Joe Biden’s victory in last week’s presidential election in the USA has brought ‘risk on’ back to the fore for most instruments, with many shares and most emerging currencies having made strong gains since the end of last week. This preview of weekly forex data takes a closer look at the charts of and releases for USDMXN, EURNZD and GBPZAR.
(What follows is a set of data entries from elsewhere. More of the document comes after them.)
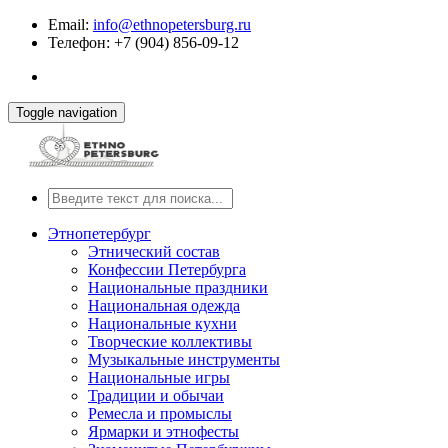
Email:
info@ethnopetersburg.ru
Телефон: +7 (904) 856-09-12
Toggle navigation
Этнопетербург
Этнический состав
Конфессии Петербурга
Национальные праздники
Национальная одежда
Национальные кухни
Творческие коллективы
Музыкальные инструменты
Национальные игры
Традиции и обычаи
Ремесла и промыслы
Ярмарки и этнофесты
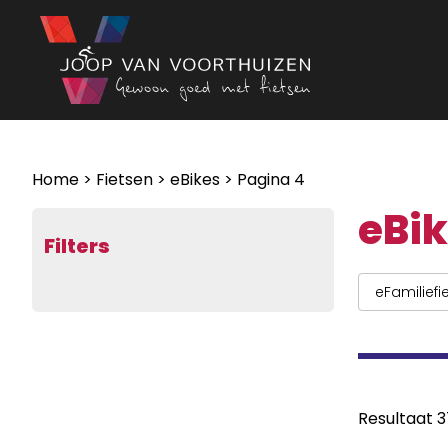
Ga naar de inhoud
Home
>
Fietsen
>
eBikes
> Pagina 4
eBi
Filters
eFamiliefi
Resultaat 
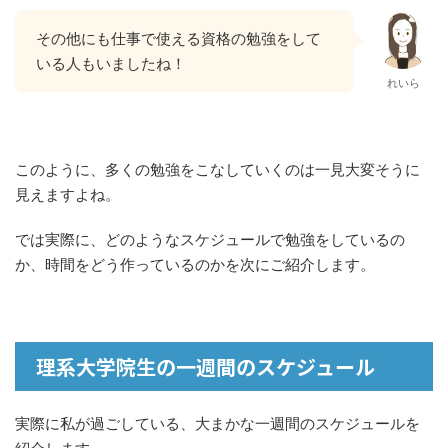
その他にも仕事で使える資格の勉強をして
いる人もいましたね！
れいら
このように、多くの勉強をこなしていくのは一見大変そうに
見えますよね。
では実際に、どのようなスケジュールで勉強をしているの
か、時間をどう作っているのかを次にご紹介します。
理系大学院生の一週間のスケジュール
実際に私が過ごしている、大まかな一週間のスケジュールを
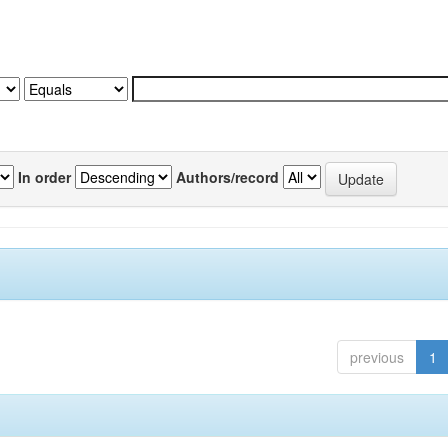
In order
Authors/record
previous
1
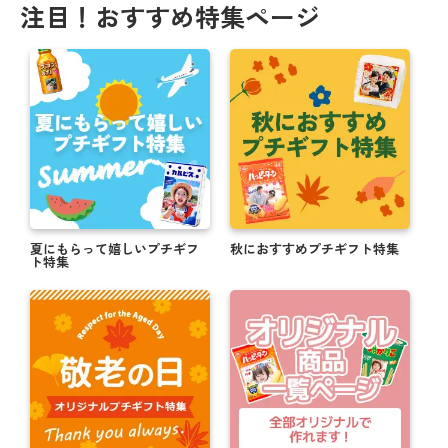
注目！おすすめ特集ページ
夏にもらって嬉しいプチギフ
秋におすすめプチギフト特集
ト特集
Although Mr Biden’s win was by a smaller margin than had been expected by many participants in financial markets, the realisation of the ‘base case’ nevertheless has had most of the effects predicted so far. The dollar has weakened to two-month lows against the euro and various other currencies while the ‘Biden Bounce’ for stock markets was in full swing this morning.
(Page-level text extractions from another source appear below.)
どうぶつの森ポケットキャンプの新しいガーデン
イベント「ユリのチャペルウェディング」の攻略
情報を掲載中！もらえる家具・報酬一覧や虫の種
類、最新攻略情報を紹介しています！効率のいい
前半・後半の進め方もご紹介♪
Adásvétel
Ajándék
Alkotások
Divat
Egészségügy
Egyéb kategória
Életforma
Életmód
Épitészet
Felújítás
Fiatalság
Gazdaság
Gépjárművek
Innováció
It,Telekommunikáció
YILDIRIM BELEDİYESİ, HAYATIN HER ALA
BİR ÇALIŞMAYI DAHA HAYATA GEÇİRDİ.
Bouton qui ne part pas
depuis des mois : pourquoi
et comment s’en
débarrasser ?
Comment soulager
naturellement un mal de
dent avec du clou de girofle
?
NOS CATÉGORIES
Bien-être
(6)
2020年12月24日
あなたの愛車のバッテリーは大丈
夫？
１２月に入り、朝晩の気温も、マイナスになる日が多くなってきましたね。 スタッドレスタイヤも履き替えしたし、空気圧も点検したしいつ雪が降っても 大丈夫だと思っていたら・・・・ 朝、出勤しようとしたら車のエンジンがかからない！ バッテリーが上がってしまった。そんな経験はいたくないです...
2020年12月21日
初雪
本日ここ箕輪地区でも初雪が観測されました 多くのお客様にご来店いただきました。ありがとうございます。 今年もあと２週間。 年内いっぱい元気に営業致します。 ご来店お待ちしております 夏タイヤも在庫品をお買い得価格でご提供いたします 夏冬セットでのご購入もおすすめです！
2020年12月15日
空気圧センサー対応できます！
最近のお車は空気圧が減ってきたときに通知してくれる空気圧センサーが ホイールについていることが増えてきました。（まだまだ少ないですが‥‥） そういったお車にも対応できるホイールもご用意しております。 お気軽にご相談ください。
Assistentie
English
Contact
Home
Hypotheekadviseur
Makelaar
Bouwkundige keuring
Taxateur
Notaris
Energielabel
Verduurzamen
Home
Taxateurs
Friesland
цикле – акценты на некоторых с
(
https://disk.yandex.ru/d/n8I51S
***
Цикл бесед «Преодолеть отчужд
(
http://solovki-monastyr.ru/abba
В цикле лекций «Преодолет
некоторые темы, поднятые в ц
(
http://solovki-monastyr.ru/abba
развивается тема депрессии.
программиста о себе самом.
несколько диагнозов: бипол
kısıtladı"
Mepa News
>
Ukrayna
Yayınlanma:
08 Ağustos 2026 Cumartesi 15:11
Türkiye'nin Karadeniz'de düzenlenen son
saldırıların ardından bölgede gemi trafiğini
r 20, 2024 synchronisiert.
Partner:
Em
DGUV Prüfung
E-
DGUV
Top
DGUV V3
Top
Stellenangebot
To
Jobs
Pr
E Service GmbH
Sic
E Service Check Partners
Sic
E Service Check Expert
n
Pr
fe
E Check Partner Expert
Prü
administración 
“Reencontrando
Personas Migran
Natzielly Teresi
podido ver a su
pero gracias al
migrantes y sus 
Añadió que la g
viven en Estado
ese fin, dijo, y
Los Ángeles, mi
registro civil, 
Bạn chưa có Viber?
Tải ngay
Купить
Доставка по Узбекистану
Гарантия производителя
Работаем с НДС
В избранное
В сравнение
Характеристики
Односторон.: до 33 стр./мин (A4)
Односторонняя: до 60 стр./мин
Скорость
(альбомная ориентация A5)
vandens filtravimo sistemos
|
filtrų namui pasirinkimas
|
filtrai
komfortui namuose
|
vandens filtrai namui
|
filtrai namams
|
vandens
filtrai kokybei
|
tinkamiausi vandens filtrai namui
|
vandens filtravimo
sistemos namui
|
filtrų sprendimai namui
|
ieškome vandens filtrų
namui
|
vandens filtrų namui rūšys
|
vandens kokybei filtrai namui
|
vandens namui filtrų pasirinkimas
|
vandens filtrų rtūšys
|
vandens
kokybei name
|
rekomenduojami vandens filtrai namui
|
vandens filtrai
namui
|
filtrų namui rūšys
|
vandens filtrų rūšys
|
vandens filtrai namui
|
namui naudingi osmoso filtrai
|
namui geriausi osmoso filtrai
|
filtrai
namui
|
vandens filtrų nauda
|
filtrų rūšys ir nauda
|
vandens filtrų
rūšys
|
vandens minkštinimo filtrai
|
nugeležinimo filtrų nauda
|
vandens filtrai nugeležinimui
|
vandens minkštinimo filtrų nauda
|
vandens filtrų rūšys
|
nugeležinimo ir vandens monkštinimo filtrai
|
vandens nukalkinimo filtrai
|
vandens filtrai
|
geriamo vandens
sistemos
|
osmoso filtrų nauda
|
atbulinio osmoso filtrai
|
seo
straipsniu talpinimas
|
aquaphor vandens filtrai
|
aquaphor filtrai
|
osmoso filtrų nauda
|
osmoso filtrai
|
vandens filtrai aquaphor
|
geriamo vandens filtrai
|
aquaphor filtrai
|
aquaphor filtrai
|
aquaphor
The main event among central banks last week was the Reserve Bank of Australia’s cut of its cash rate by 0.15% as expected, taking it to 0.1%, a new record low. Eyes are mainly on the Reserve Bank of New Zealand this week and whether the Kiwi central bank will follow and cut its own cash rate on Wednesday morning despite the consensus currently being for a hold at 0.25%. The Banco de México is also due to meet on Thursday night GMT; a cut of 0.25% to 4% seems to be possible at the meeting.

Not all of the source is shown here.